Your task:
Could you return each line of the material that has "Orders" in it?
↓
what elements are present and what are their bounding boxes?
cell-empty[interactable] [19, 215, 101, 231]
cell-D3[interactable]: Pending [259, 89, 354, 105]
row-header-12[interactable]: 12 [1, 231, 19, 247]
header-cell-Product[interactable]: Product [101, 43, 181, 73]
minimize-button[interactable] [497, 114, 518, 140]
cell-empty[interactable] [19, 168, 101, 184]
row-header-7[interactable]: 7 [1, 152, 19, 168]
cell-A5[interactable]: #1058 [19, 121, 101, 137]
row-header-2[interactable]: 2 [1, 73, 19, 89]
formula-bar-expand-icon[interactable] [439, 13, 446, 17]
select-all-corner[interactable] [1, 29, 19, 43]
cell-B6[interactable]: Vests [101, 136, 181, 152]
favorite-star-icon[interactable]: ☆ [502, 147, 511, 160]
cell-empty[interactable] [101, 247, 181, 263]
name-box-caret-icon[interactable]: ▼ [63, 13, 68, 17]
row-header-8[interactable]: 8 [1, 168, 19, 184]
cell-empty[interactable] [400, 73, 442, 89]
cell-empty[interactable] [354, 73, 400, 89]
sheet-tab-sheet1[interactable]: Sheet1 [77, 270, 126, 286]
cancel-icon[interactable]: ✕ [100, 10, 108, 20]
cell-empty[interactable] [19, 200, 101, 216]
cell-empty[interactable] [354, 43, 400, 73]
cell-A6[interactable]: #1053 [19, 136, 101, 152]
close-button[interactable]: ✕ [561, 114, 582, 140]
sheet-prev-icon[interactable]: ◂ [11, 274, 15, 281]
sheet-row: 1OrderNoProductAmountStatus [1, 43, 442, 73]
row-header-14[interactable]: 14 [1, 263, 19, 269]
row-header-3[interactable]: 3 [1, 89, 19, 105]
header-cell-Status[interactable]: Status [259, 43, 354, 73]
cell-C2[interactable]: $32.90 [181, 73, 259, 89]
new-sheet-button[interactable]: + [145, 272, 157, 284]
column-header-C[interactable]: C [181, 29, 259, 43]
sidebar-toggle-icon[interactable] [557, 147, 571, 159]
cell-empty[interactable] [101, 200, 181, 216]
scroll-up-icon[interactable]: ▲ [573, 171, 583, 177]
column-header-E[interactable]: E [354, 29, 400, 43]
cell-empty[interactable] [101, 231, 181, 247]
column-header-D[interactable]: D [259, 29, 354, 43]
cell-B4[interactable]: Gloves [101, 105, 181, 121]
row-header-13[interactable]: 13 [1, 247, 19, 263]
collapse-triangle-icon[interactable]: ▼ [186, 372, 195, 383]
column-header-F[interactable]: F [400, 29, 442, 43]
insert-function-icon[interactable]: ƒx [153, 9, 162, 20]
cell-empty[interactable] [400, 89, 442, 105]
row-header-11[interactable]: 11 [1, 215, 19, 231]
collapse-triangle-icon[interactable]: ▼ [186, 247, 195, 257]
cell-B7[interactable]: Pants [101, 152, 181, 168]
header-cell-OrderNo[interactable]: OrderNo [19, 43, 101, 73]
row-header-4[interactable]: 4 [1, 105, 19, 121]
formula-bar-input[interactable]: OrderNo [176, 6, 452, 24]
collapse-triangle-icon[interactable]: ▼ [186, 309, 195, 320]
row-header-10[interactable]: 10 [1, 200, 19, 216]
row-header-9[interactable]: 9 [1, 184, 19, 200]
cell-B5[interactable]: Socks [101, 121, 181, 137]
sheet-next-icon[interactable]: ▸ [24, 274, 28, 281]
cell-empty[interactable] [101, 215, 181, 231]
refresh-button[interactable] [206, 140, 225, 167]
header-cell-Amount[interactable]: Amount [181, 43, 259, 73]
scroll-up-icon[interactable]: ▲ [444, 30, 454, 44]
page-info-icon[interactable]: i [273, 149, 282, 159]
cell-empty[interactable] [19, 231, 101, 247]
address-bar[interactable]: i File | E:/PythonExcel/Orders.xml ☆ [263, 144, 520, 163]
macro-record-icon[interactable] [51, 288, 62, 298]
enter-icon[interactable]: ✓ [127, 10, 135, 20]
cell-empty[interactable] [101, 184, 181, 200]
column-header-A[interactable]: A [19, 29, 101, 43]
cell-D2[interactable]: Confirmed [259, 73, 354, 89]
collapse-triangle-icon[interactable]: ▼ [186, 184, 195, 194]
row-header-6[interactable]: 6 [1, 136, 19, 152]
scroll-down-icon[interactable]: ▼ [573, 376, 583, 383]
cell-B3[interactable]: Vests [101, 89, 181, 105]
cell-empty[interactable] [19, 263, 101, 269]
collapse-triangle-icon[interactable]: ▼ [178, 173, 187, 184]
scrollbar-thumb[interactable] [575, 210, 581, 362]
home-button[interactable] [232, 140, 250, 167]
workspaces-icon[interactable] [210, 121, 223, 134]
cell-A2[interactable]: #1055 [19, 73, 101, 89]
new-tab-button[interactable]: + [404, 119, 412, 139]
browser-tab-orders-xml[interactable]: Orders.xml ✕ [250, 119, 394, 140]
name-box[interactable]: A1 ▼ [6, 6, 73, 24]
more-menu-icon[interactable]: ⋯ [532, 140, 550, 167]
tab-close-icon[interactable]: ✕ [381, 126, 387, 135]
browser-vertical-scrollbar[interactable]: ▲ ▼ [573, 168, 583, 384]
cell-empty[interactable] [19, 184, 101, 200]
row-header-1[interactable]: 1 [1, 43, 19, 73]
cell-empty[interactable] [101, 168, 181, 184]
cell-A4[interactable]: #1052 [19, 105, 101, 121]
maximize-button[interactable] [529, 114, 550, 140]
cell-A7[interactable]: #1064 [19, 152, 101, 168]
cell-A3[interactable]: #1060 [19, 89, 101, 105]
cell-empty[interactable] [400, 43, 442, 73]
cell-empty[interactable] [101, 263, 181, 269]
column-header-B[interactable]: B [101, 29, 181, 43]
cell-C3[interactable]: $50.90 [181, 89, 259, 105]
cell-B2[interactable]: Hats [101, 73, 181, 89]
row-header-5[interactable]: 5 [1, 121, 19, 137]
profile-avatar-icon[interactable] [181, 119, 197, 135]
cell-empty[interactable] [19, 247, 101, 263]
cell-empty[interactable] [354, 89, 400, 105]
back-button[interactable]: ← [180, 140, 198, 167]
↑
Completed exercise:
address-bar[interactable]: i File | E:/PythonExcel/Orders.xml ☆ [263, 144, 520, 163]
browser-tab-orders-xml[interactable]: Orders.xml ✕ [250, 119, 394, 140]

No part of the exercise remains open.